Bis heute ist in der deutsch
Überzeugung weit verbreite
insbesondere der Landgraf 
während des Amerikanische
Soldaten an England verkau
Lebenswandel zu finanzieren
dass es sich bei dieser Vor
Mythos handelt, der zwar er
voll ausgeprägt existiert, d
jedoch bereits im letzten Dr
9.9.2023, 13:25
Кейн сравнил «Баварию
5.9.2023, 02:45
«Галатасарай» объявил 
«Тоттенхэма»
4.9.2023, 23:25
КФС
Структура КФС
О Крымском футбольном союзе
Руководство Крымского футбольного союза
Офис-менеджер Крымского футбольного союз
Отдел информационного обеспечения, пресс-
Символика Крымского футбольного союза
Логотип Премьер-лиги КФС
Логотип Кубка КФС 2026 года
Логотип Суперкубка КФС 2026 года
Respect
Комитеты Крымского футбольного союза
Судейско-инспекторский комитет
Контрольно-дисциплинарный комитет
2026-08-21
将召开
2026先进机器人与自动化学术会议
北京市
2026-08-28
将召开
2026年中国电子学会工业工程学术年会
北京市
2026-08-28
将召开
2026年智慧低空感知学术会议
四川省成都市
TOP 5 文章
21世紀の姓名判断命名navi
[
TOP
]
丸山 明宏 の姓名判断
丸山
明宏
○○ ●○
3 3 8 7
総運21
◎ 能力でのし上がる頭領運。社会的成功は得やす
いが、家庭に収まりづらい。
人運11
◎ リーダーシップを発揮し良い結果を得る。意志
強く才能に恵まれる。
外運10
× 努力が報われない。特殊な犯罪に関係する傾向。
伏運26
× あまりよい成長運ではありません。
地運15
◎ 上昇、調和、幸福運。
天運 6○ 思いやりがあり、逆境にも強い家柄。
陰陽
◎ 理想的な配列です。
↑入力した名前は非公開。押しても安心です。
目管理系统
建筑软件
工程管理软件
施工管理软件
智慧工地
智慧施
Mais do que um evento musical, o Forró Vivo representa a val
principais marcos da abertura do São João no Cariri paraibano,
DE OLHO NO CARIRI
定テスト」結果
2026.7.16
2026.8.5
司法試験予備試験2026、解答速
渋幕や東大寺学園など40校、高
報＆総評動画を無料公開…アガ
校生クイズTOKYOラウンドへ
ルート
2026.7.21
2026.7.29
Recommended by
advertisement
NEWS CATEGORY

**TRY IT**
Your answer must be the lines above from the one containing "9.9.2023, 13:25" to the one containing "Mais do que", both included, restated word for word.

**THE COMPLETED TASK**
9.9.2023, 13:25
Кейн сравнил «Баварию
5.9.2023, 02:45
«Галатасарай» объявил 
«Тоттенхэма»
4.9.2023, 23:25
КФС
Структура КФС
О Крымском футбольном союзе
Руководство Крымского футбольного союза
Офис-менеджер Крымского футбольного союз
Отдел информационного обеспечения, пресс-
Символика Крымского футбольного союза
Логотип Премьер-лиги КФС
Логотип Кубка КФС 2026 года
Логотип Суперкубка КФС 2026 года
Respect
Комитеты Крымского футбольного союза
Судейско-инспекторский комитет
Контрольно-дисциплинарный комитет
2026-08-21
将召开
2026先进机器人与自动化学术会议
北京市
2026-08-28
将召开
2026年中国电子学会工业工程学术年会
北京市
2026-08-28
将召开
2026年智慧低空感知学术会议
四川省成都市
TOP 5 文章
21世紀の姓名判断命名navi
[
TOP
]
丸山 明宏 の姓名判断
丸山
明宏
○○ ●○
3 3 8 7
総運21
◎ 能力でのし上がる頭領運。社会的成功は得やす
いが、家庭に収まりづらい。
人運11
◎ リーダーシップを発揮し良い結果を得る。意志
強く才能に恵まれる。
外運10
× 努力が報われない。特殊な犯罪に関係する傾向。
伏運26
× あまりよい成長運ではありません。
地運15
◎ 上昇、調和、幸福運。
天運 6○ 思いやりがあり、逆境にも強い家柄。
陰陽
◎ 理想的な配列です。
↑入力した名前は非公開。押しても安心です。
目管理系统
建筑软件
工程管理软件
施工管理软件
智慧工地
智慧施
Mais do que um evento musical, o Forró Vivo representa a val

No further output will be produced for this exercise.